Der Auftrag kam aus Hessen

Nach Informationen der Hannoverschen Allgemeinen Zeitung suchte ein Spezialeinsatzkommando des Landeskriminalamts Niedersachsen im Auftrag hessischer Polizeibehörden nach einem Verdächtigen. Das nährt Vermutungen, wonach der SEK-Einsatz in Zusammenhang mit den Ermittlungen im Fall des getöteten Kasseler Regierungspräsidenten Walter Lübcke stand. Der Politiker war in der Nacht zum 2. Juni mit einer Schussverletzung am Kopf auf der Terrasse seines Hauses in Wolfshagen bei Kassel in Hessen gefunden worden. Den Ermittlungen zufolge wurde der CDU-Politiker mit einer Kleinkaliberwaffe aus nächster Nähe erschossen. Die Hintergründe der Tat sind unklar.

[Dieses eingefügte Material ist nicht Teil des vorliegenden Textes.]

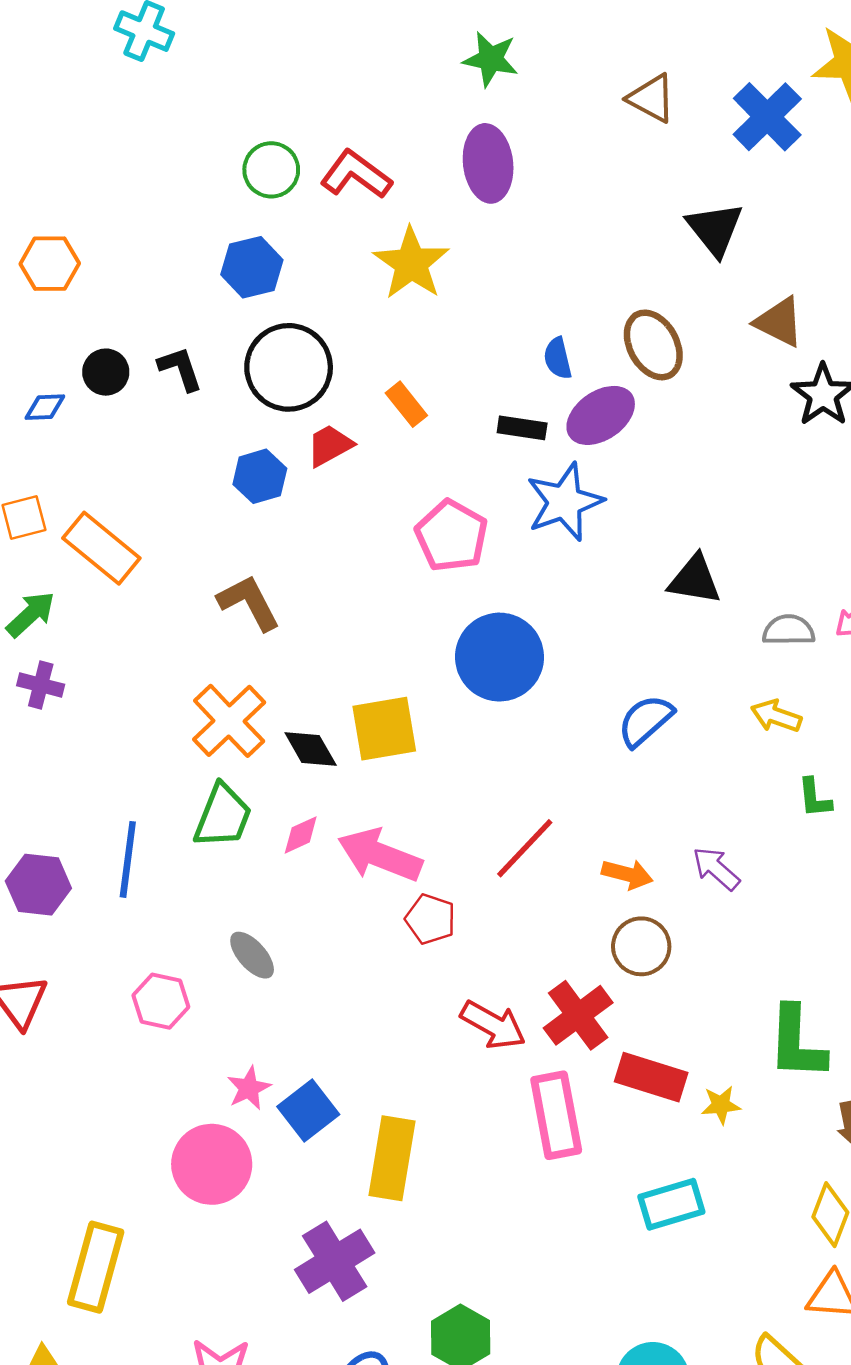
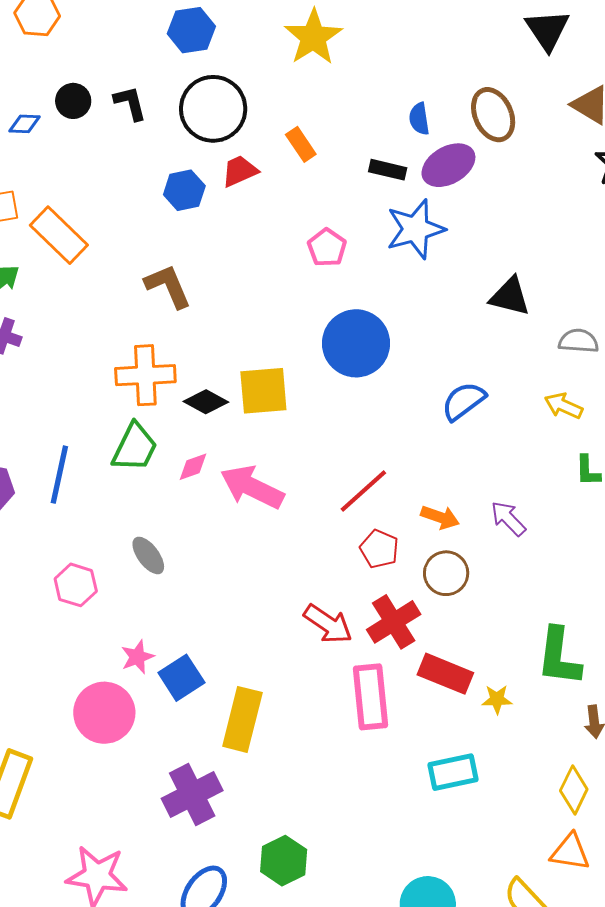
pink pentagon: (452, 536) -> (327, 248), size x0.7
orange cross: (229, 721) -> (145, 375), turned 36
black diamond: (311, 749) -> (206, 402), turned -36
red pentagon: (430, 919) -> (379, 549), moved

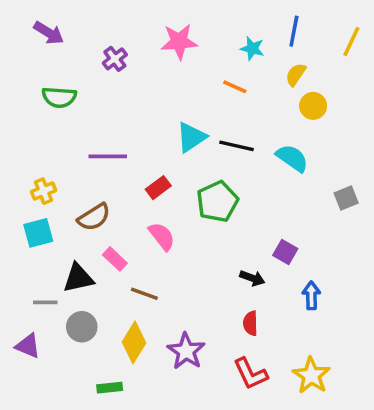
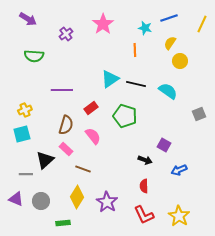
blue line: (294, 31) -> (169, 18), turned 60
pink star: (179, 42) -> (103, 24), turned -30
orange line: (235, 87) -> (135, 50), turned 64
green pentagon: (217, 202) -> (125, 116), turned -30
brown semicircle: (94, 217) -> (66, 125), moved, turned -42
black triangle: (78, 278) -> (45, 160), turned -30
blue arrow: (311, 295) -> (179, 170), turned -112
gray circle: (82, 327) -> (41, 201), moved

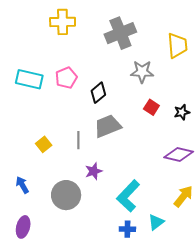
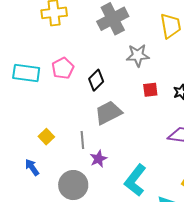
red square: (151, 107) -> (150, 90), turned -35
gray line: (78, 140) -> (82, 140), moved
blue arrow: (22, 185) -> (32, 167), moved

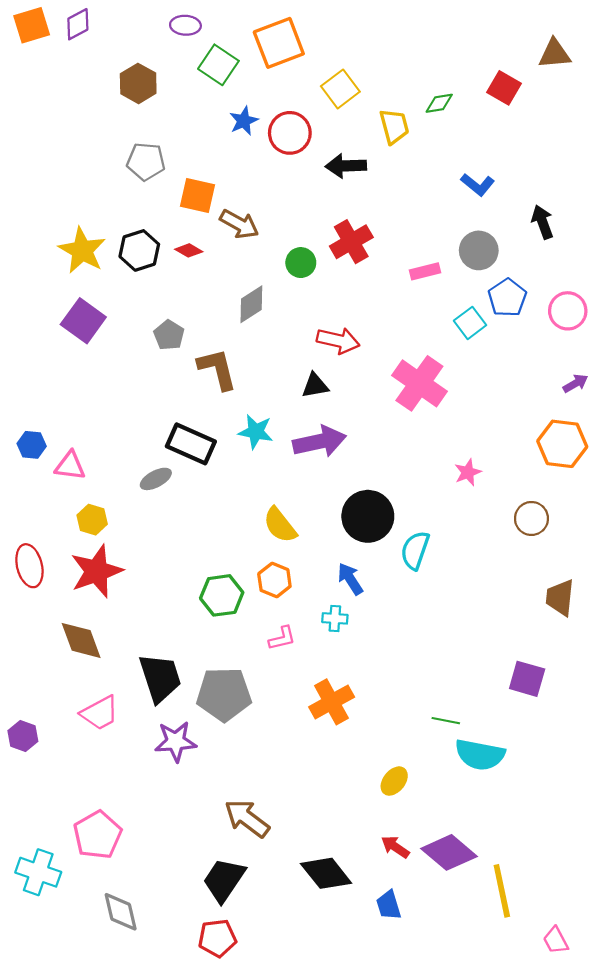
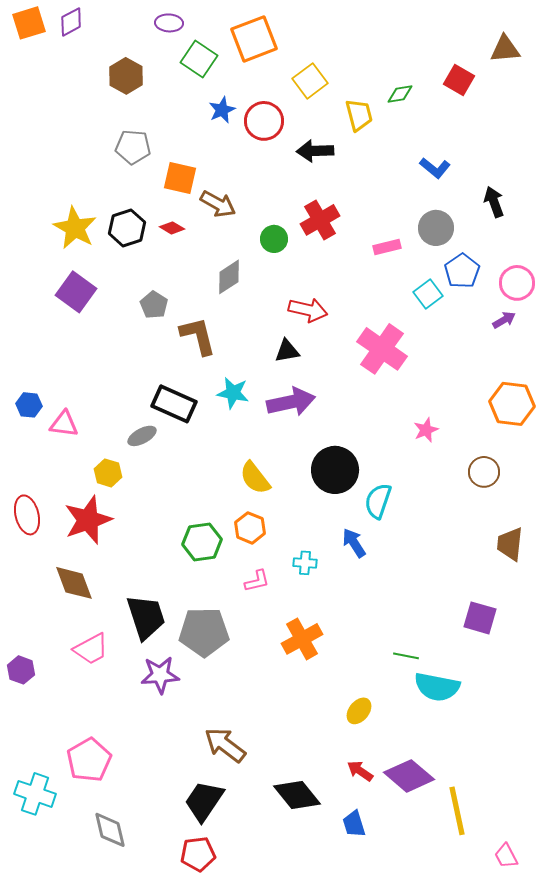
purple arrow: (575, 383) -> (504, 320), moved
yellow hexagon: (92, 520) -> (108, 473), moved
blue arrow: (350, 579) -> (354, 543), moved

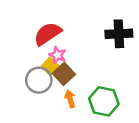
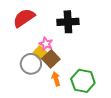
red semicircle: (48, 34) -> (24, 18), moved
black cross: (119, 34) -> (68, 22), moved

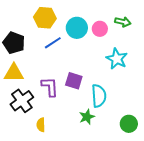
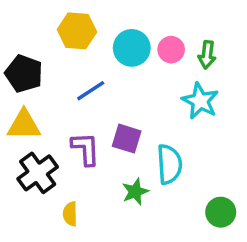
green arrow: (123, 22) -> (207, 55), moved, turned 84
blue line: (53, 43) -> (91, 91), moved
green star: (87, 117) -> (135, 192), moved

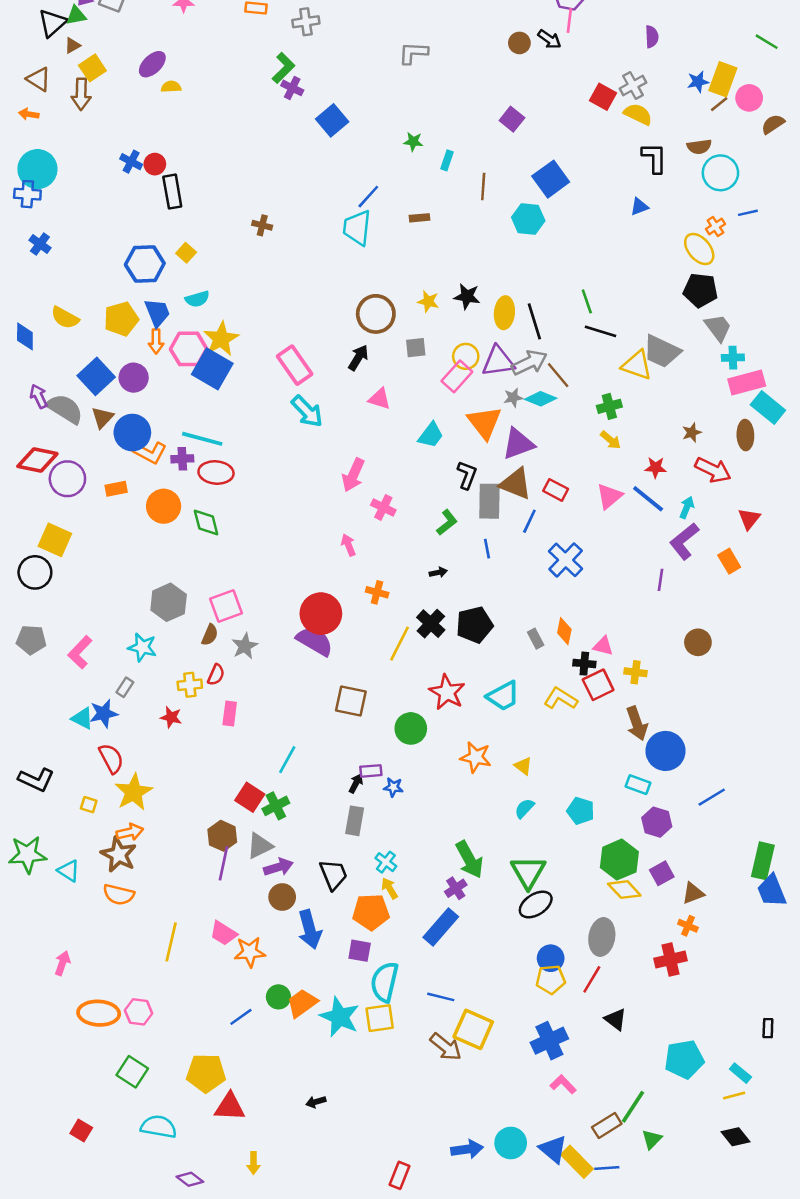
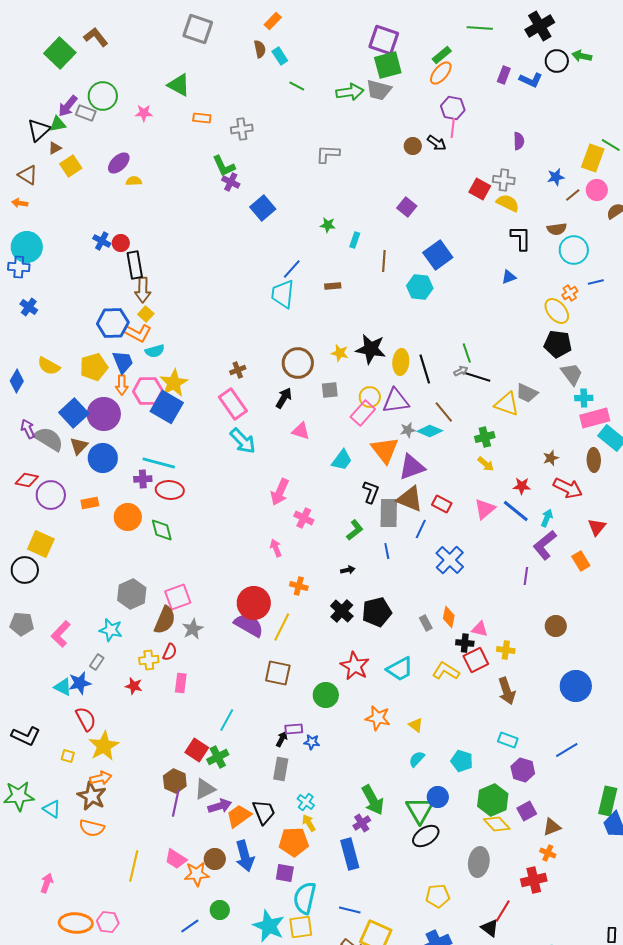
green L-shape: (283, 68) -> (224, 166), turned 110
yellow rectangle: (723, 79) -> (593, 158), moved
gray cross: (633, 85) -> (504, 180), turned 35
brown arrow: (81, 94) -> (143, 290), moved
brown cross: (262, 225) -> (238, 370), moved, turned -35
black star: (467, 296) -> (371, 349), size x1.4
blue diamond: (25, 336) -> (17, 381), turned 30
gray trapezoid: (662, 351) -> (527, 393), size x0.7
gray arrow: (529, 363) -> (461, 371), moved, size x0.5
purple circle: (134, 378) -> (104, 414), size x1.4
orange L-shape: (150, 453) -> (138, 333), moved
red diamond: (37, 460) -> (27, 480), size x0.7
brown semicircle: (210, 635) -> (165, 620), size x1.6
yellow line: (400, 644) -> (282, 627), moved
blue circle: (666, 751) -> (576, 686), moved
brown circle: (282, 897) -> (215, 859), moved
blue rectangle: (441, 927) -> (350, 854), turned -56
blue circle: (551, 958) -> (438, 797), moved
red line: (592, 979) -> (503, 911), moved
orange trapezoid: (302, 1003) -> (239, 816), moved

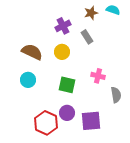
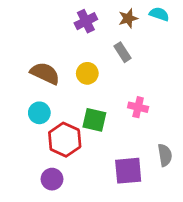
purple cross: (63, 26) -> (86, 21), moved
gray semicircle: (116, 95) -> (165, 155), moved
purple circle: (67, 113) -> (52, 179), moved
red hexagon: (46, 123) -> (65, 140), moved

Ebenfalls am Samstag erklärte die Staatsanwaltschaft in Kassel, dass im Zuge der Lübcke-Ermittlungen ein Mann in Gewahrsam genommen und bis in die späten Abendstunden befragt worden sei. Für eine Tatbeteiligung habe es jedoch keine Anhaltspunkt gegeben, teilten die Ermittler dann am Sonntag mit. „Aus diesem Grund wurde er heute in den frühen Morgenstunden wieder entlassen.“

Nach Informationen der „Bild“ sollen am Samstag zwei Männer und eine Ffrau abgeführt worden sein. Es soll sich dabei um den Sanitäter, der als erster am Tatort bei Walter Lübcke war, und seine Eltern gehandelt haben. Der Sanitäter sei laut dem Bericht ein Freund von Lübckes Sohn und fiel mit einem „merkwürdigen Nachtatverhalten“ auf: Er soll vor dem Eintreffen der Polizei versucht haben, Blutspuren auf der Terrasse des Einfamilienhauses verschwinden zu lassen. Allerdings seien bei dem Mann keine Schmauchspuren gefunden worden.

Dreistündiger SEK-Einsatz

Viele Touristen, die das Pfingstwochenende für einen Kurzurlaub auf Wangerooge nutzen wollten, mussten sich während der stundenlangen Durchsuchung gedulden. Zeugen zufolge dauerte der Polizeieinsatz von 14.30 Uhr bis 17.30 Uhr. Erst danach durften die Passagiere wieder an Bord. Einige berichteten beim Kurznachrichtendienst Twitter, dass die Passagiere eines der Schiffe verlassen musste. Zuvor habe es Durchsagen gegeben, dass sich die Abfahrt „aus betrieblichen Gründen“ verzögern werde. Urlauber beschwerten sich über fehlende Informationen. Gegen 18 Uhr fuhren die Fähren wieder und brachten die Urlauber in Richtung Insel.